A stock's market price divided by its earnings per share - the primary valuation multiple used to compare whether a stock is cheap or expensive relative to its profits.
The price-to-earnings ratio is the most widely used equity valuation metric: P/E = market price per share ÷ earnings per share (EPS). A P/E of 20 means investors are paying USD 20 for every USD 1 of annual earnings. Whether that represents value depends on the company's growth rate, the sector, the interest rate environment, and the market's overall P/E.
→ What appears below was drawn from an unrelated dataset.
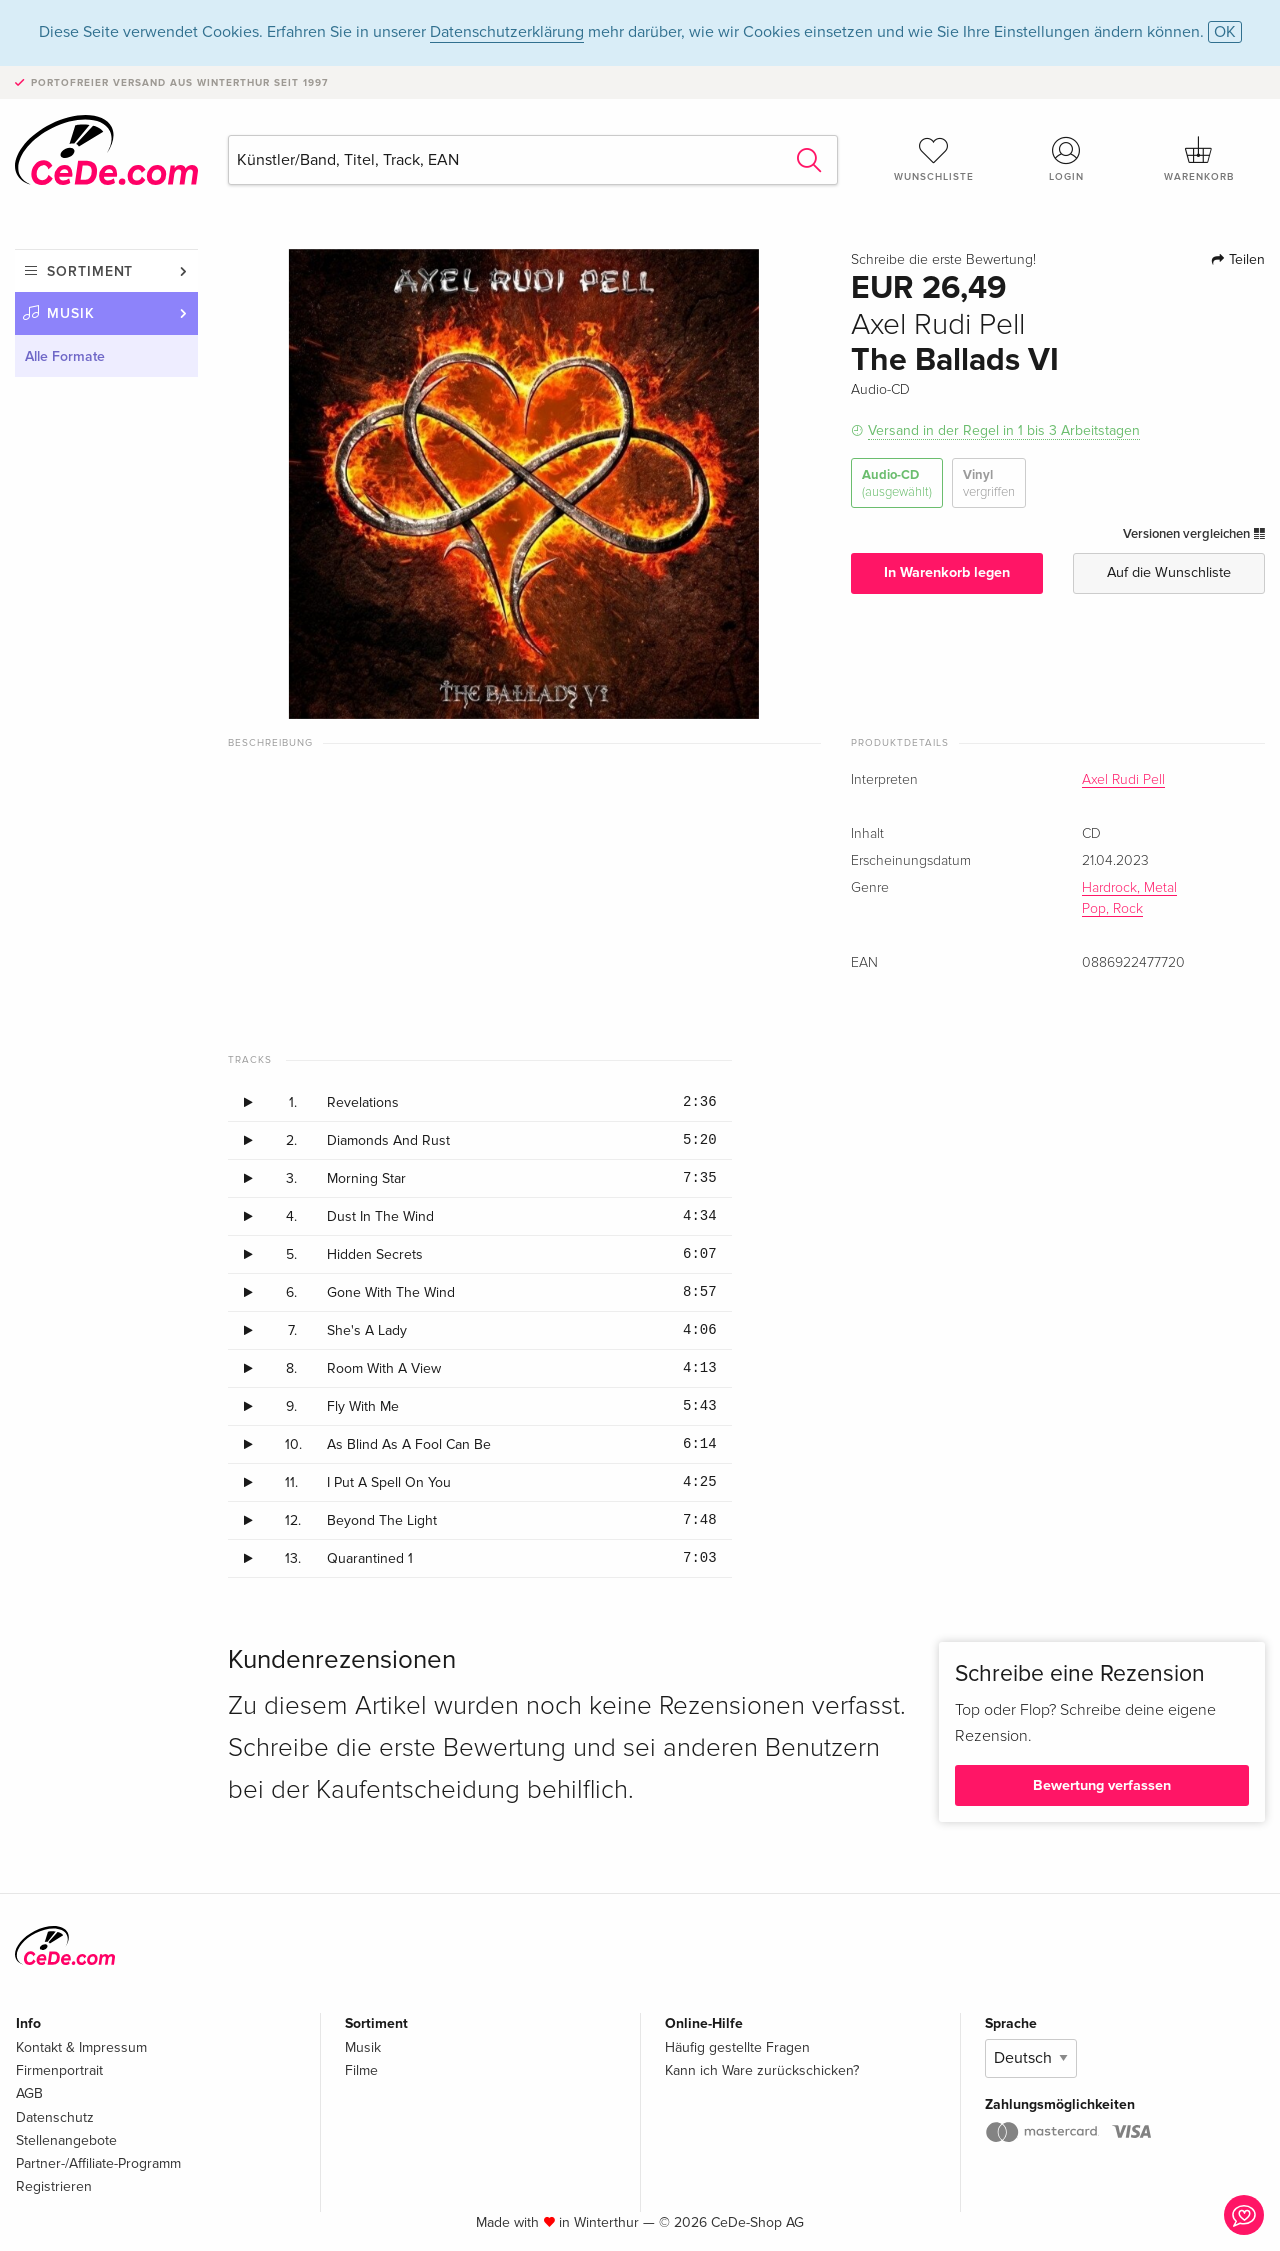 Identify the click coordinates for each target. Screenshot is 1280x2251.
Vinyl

The trailing P/E uses reported historical earnings; the forward P/E uses consensus analyst earnings estimates for the next 12 months. The Shiller CAPE (Cyclically Adjusted P/E) uses 10-year inflation-adjusted average earnings to smooth cyclical fluctuations - it is widely used to assess market-level overvaluation. A CAPE above 30 has historically been associated with below-average subsequent 10-year returns for the S&P 500.
Sectors have structurally different P/E norms. Fast-growing technology companies routinely trade at 30–50× earnings; defensive utilities and banks often trade at 10–15×. Comparing P/E across sectors without adjusting for growth rates is misleading. The PEG ratio (P/E divided by the expected earnings growth rate) provides a growth-adjusted view: a PEG below 1.0 suggests a stock may be undervalued relative to its growth trajectory.
For stock CFD traders, sharp moves in P/E - driven by price changes or earnings surprises - often accompany the highest-volatility sessions. A stock that misses earnings estimates and sees its P/E compress from 25× to 18× during a single post-earnings session can produce 20–30% price moves.
Worked Example
Stock price: USD 120. Annual EPS: USD 6. Trailing P/E = 120 ÷ 6 = 20×. Analyst consensus forward EPS: USD 8. Forward P/E = 120 ÷ 8 = 15×. Expected EPS growth: 33%. PEG = 15 ÷ 33 = 0.45 - suggesting the stock may be attractively priced relative to its growth rate.